• [What is being asked]
Search the records for the string "exhibitions" and copy every line where it turns up.
─── Exercise input ───
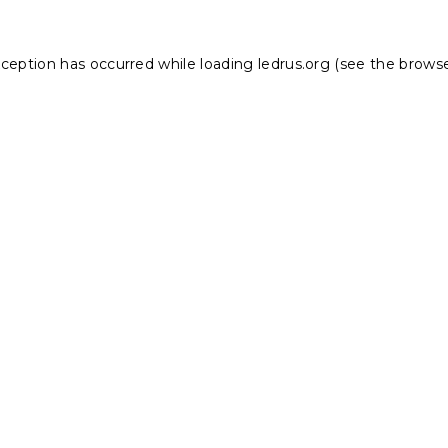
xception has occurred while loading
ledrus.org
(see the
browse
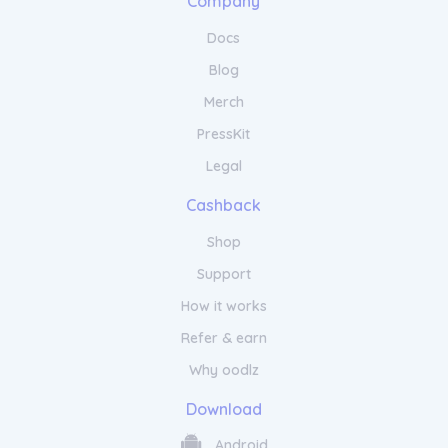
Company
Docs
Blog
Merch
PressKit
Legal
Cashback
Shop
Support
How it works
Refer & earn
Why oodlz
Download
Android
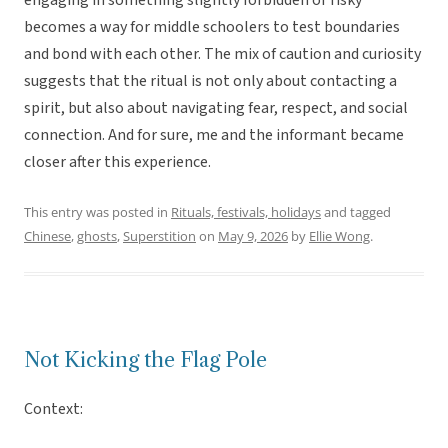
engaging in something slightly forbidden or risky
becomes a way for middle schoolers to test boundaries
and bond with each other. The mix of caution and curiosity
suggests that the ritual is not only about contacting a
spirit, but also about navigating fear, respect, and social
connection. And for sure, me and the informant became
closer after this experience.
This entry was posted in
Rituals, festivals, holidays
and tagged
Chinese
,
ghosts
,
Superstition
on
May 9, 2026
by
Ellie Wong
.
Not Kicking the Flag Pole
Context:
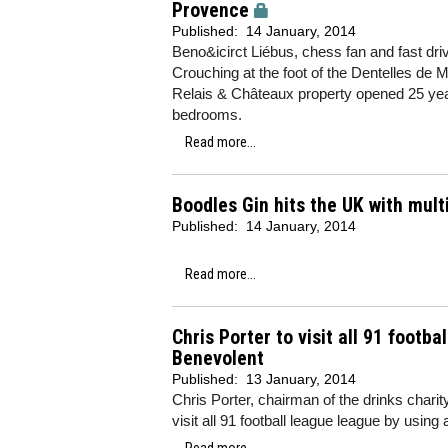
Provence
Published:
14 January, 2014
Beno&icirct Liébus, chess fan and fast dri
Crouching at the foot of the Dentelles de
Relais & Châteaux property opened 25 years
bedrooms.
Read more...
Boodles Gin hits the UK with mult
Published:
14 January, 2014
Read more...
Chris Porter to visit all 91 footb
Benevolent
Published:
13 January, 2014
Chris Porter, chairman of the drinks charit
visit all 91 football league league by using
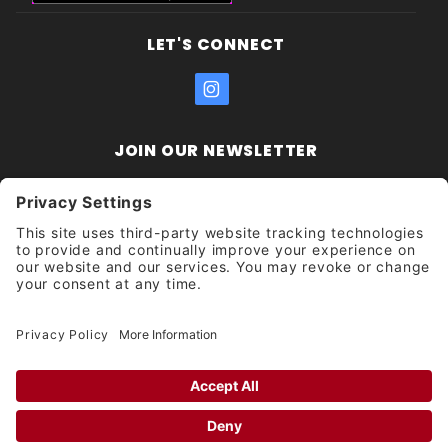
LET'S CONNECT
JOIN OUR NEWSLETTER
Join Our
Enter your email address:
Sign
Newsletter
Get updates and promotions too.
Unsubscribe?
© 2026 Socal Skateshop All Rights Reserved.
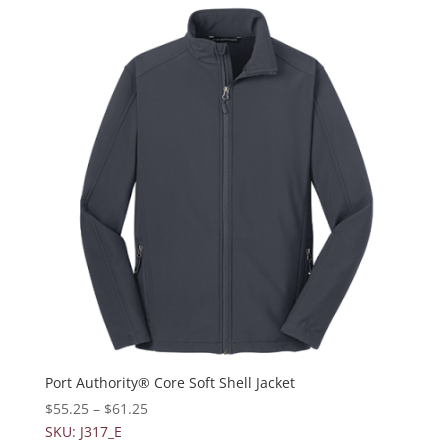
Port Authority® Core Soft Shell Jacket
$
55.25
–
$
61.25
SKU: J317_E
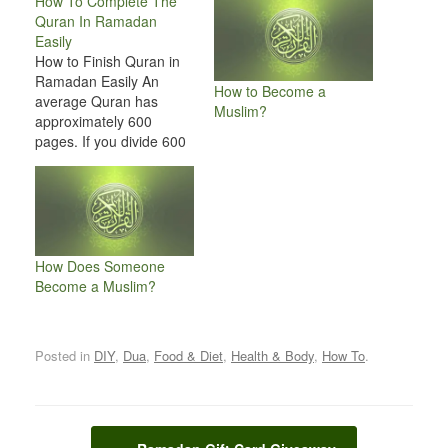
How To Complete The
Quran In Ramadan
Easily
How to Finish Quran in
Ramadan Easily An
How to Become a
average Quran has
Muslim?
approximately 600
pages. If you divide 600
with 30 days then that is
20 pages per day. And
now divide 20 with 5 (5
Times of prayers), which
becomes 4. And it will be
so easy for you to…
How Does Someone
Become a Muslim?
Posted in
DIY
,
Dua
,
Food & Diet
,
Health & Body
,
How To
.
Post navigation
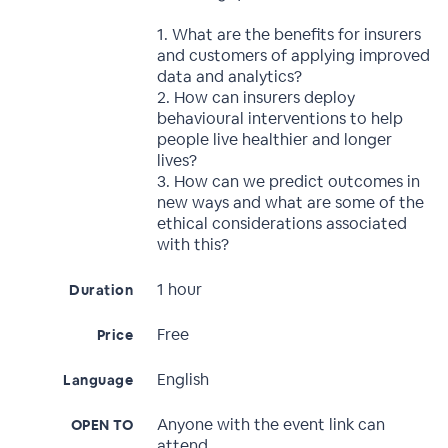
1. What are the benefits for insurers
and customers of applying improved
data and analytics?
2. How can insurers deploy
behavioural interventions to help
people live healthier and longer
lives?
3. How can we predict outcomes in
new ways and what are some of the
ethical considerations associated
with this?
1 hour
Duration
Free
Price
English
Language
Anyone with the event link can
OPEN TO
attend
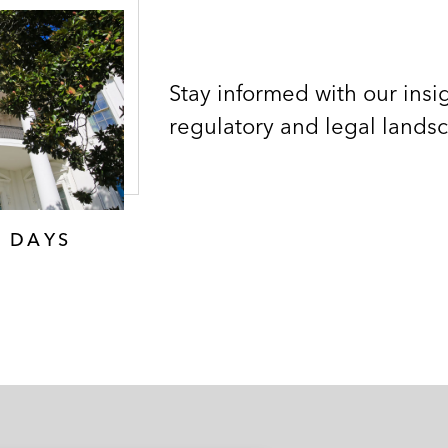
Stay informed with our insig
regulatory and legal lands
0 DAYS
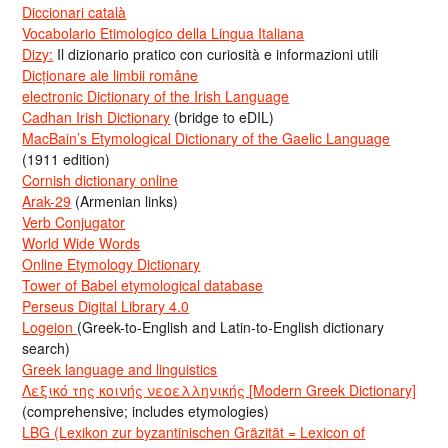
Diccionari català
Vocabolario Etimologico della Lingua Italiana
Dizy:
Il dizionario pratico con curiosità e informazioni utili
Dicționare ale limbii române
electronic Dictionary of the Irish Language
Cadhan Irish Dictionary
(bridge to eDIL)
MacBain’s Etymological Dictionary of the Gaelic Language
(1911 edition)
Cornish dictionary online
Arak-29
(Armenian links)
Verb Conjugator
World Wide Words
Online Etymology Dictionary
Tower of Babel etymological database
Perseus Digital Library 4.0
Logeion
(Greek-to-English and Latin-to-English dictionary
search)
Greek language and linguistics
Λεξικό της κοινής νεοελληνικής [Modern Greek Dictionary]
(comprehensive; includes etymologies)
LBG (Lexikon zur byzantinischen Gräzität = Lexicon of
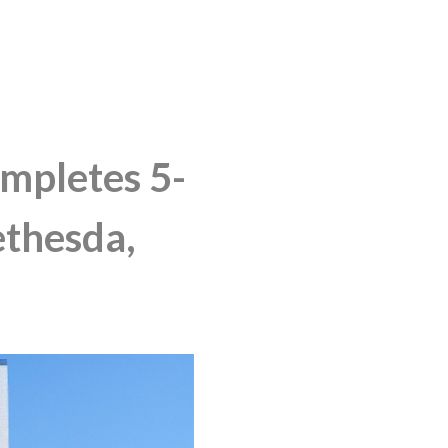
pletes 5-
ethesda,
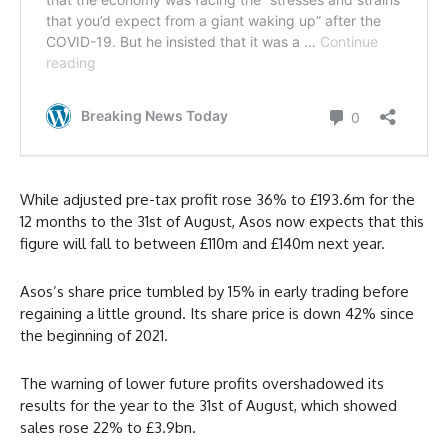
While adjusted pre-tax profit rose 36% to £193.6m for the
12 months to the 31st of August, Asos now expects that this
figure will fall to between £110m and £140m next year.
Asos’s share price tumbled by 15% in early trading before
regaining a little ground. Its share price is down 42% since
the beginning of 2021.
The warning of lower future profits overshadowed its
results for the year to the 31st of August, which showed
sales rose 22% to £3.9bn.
───
─── Exercise input ───
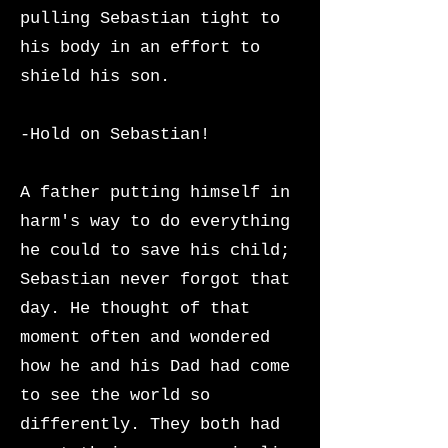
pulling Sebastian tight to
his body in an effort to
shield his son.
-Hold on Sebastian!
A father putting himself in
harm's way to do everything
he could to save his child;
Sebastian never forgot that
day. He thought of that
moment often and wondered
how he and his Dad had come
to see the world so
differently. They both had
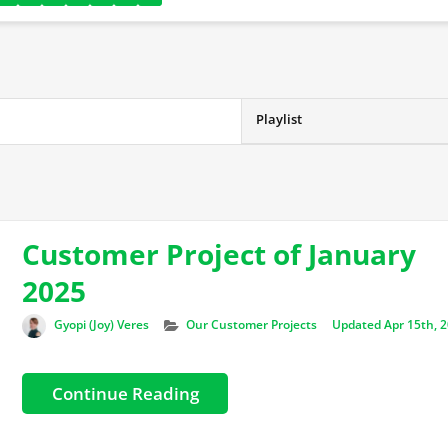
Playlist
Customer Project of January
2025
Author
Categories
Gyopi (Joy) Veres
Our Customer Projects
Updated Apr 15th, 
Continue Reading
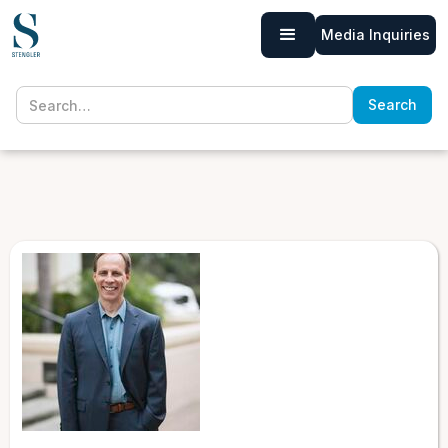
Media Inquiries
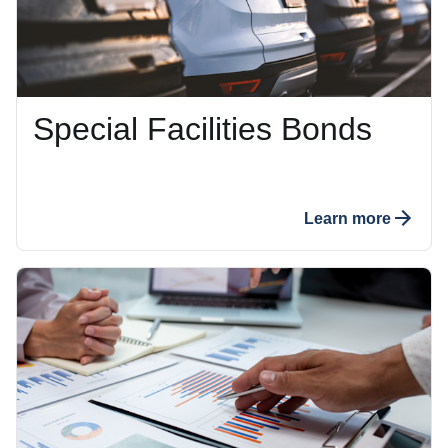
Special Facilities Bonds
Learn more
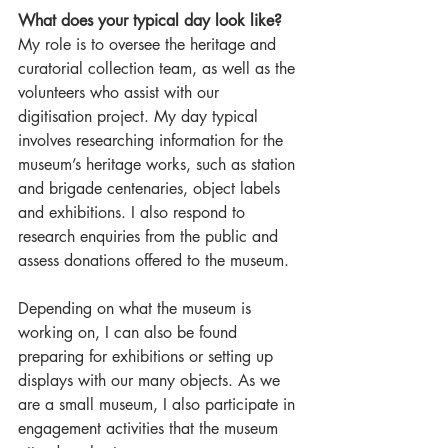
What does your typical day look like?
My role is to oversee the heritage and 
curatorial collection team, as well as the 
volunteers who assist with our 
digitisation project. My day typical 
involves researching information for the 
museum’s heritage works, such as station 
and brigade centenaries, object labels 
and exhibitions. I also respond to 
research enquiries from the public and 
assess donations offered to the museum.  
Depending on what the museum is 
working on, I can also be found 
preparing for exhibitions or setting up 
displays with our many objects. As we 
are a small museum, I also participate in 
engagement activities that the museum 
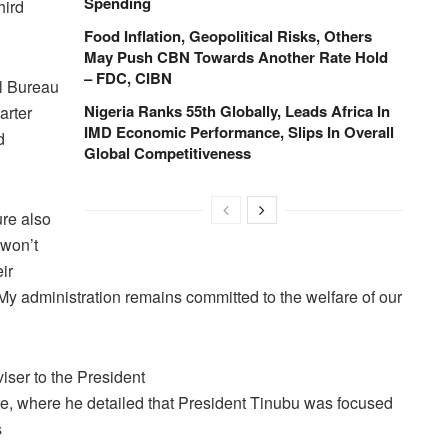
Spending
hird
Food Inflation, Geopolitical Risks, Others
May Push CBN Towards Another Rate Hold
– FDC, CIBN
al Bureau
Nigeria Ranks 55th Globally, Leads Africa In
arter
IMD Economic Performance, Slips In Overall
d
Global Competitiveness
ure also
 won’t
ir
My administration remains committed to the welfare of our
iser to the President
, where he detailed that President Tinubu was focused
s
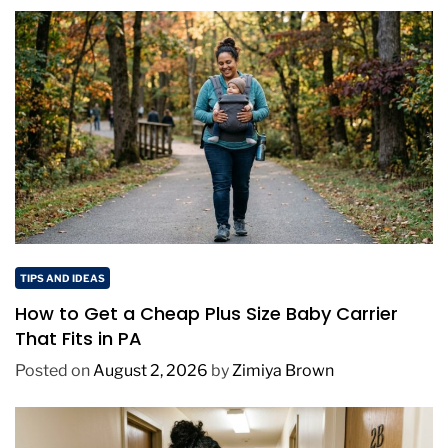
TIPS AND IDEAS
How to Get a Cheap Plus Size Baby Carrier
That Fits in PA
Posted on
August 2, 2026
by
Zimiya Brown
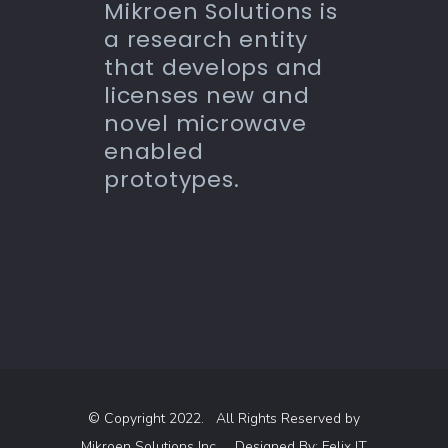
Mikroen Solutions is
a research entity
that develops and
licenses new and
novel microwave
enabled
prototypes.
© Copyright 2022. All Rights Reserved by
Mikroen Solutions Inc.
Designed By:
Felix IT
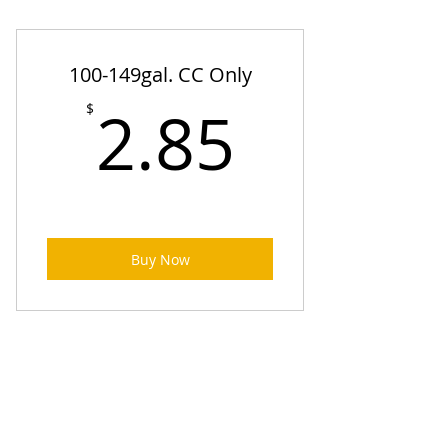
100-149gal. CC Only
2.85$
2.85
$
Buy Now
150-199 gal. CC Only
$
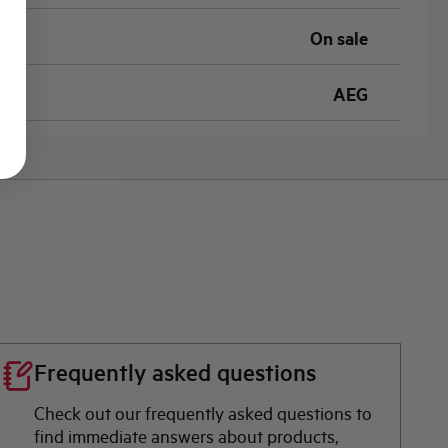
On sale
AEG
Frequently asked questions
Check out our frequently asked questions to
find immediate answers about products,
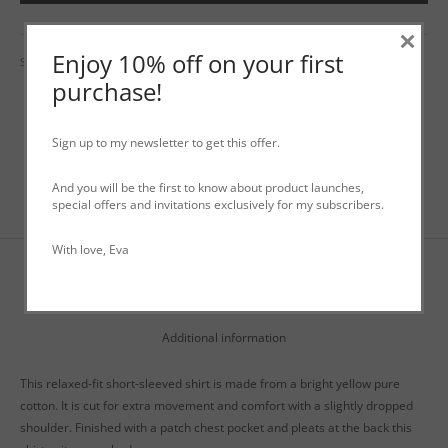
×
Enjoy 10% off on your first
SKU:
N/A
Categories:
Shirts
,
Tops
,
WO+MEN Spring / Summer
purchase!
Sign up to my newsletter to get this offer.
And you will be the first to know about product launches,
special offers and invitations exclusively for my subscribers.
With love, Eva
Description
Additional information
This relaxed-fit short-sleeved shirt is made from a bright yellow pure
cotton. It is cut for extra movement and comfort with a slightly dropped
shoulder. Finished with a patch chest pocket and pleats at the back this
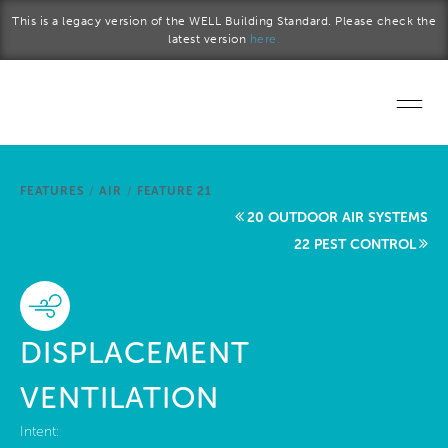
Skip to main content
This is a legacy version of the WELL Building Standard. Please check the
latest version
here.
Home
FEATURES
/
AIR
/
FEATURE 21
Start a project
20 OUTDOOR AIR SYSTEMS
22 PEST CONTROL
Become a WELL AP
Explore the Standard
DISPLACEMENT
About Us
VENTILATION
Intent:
───
─── Exercise input ───
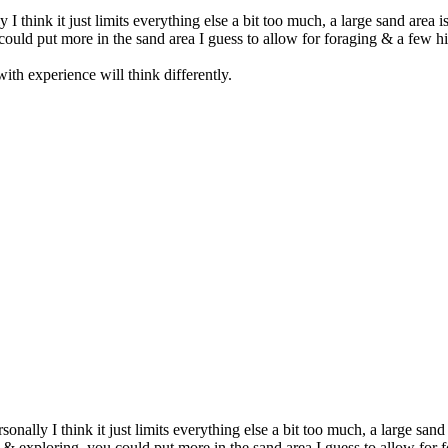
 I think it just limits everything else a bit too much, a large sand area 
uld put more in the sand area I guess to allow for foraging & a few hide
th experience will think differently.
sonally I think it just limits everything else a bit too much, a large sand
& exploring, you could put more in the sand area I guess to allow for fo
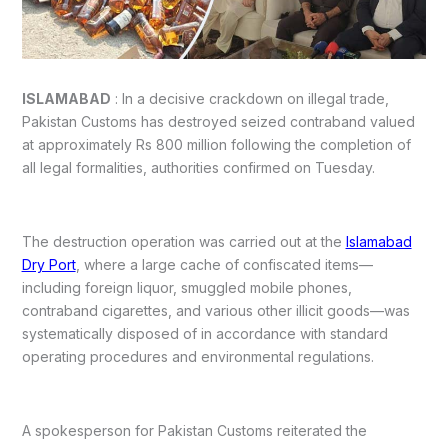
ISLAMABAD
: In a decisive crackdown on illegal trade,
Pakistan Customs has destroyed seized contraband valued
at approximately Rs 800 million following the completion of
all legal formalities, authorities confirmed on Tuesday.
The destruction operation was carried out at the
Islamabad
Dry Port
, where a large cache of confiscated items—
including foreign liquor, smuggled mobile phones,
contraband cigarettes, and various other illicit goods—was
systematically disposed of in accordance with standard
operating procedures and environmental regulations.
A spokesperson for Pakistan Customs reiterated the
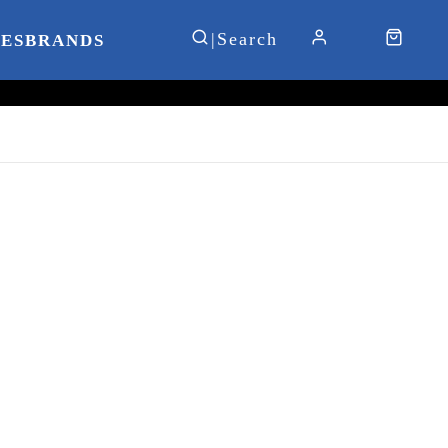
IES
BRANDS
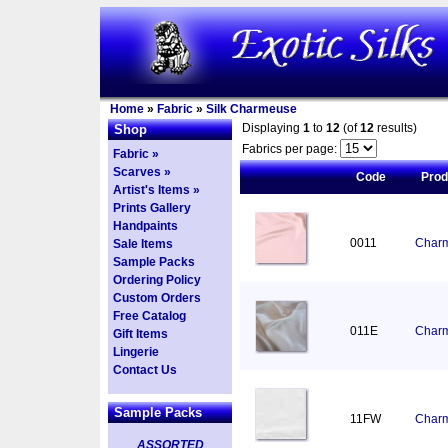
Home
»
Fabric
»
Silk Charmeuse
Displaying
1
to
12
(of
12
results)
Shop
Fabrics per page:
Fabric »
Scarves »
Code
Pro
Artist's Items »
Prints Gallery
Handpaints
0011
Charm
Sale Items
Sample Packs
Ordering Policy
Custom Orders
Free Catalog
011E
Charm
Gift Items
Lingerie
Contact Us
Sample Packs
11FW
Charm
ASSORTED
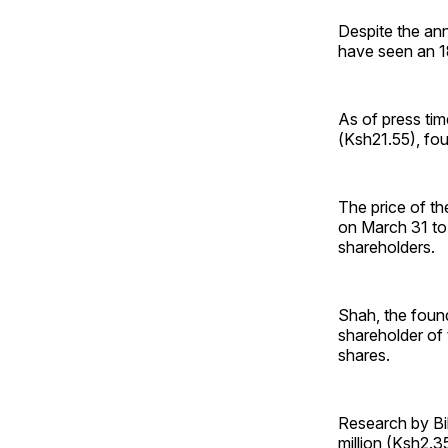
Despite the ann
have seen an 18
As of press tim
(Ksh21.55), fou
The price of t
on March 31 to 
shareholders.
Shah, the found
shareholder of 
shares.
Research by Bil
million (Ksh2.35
───
• [Exercise solution]
and exhibitions. I also respond to 
preparing for exhibitions or setting up 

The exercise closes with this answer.